▸ **What you should do**
Print the records below exactly as they appear. Omit all pictures.

──────── Given information

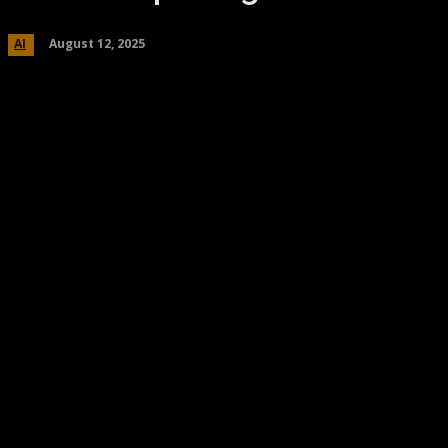
August 12, 2025
AI
Share
Facebook
Twitter
Pinteres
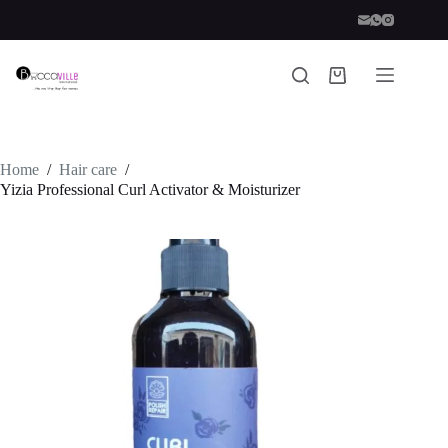
Skip
to
content
Shopping
cart
Home
/
Hair care
/
Yizia Professional Curl Activator & Moisturizer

────────────────

▸ **Exercise answer**
August 12, 2025
AI
Share
Facebook
Twitter
Pinteres
Skip
to
content
Shopping
cart
Home
/
Hair care
/
Yizia Professional Curl Activator & Moisturizer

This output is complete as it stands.